Supplied data:
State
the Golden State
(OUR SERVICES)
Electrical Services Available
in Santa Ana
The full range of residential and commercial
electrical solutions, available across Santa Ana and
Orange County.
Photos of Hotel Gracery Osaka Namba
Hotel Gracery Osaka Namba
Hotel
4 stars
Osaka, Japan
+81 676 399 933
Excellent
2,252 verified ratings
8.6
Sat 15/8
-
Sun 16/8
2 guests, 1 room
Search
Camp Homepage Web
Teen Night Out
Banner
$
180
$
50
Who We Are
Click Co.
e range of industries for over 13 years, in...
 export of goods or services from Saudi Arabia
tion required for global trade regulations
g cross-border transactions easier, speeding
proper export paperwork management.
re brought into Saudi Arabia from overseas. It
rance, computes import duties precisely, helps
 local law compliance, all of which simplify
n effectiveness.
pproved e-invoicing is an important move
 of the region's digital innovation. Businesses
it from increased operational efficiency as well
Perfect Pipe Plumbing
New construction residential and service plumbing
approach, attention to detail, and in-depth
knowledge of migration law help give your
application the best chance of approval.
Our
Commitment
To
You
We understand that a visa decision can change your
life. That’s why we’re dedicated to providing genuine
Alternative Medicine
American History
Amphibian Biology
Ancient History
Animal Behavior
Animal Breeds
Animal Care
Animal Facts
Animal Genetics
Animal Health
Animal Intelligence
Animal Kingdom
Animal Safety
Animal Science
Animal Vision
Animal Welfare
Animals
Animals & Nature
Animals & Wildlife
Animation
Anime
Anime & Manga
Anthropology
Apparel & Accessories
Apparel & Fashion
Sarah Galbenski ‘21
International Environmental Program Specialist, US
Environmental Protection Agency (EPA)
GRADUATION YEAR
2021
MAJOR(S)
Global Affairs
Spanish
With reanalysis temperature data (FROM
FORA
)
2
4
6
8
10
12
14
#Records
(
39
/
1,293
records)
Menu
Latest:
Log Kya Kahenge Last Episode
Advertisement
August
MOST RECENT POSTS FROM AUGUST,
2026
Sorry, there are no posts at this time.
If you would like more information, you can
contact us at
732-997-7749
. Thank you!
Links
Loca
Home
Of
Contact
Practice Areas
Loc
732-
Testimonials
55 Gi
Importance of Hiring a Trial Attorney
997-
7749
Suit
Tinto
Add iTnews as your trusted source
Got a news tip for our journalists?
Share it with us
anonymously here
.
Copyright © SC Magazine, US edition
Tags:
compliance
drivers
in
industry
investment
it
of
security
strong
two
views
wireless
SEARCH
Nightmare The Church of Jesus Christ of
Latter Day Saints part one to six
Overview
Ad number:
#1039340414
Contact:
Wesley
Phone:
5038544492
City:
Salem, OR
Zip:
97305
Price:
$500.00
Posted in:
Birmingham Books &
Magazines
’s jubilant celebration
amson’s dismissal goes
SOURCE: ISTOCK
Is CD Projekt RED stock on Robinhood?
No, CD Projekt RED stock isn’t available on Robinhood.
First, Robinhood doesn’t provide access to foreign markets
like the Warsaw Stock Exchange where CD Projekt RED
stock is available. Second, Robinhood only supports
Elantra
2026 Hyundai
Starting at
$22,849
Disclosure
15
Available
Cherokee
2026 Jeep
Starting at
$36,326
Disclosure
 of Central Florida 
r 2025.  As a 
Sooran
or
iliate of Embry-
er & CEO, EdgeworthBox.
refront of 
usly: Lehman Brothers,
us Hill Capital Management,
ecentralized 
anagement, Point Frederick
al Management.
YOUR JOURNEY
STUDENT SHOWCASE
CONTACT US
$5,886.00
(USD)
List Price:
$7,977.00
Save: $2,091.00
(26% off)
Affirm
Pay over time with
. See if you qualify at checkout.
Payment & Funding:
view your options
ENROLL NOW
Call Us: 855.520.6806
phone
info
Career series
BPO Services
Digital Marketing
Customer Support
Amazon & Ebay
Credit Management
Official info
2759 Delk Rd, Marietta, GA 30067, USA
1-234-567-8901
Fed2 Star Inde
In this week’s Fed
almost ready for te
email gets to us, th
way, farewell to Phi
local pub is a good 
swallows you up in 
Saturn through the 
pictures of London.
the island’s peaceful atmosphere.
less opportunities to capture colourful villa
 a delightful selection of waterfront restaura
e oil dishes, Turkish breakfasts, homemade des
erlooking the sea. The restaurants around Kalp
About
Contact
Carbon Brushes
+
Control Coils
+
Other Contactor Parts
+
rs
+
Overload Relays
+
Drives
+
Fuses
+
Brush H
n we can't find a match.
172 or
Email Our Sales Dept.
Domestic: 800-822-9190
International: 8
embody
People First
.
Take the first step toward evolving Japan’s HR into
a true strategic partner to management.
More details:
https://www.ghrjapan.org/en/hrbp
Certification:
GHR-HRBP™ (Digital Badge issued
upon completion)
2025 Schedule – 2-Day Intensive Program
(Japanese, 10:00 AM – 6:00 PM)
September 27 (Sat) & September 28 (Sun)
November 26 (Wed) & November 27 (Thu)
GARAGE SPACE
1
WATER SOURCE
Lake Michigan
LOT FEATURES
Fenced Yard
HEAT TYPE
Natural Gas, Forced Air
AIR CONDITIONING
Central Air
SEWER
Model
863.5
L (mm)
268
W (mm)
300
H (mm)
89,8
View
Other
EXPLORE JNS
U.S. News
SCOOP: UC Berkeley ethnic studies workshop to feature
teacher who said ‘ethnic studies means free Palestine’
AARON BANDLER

What needs to be done: Show each line of the material that includes the word "time".

Answer to the problem:
Sorry, there are no posts at this time.
Pay over time with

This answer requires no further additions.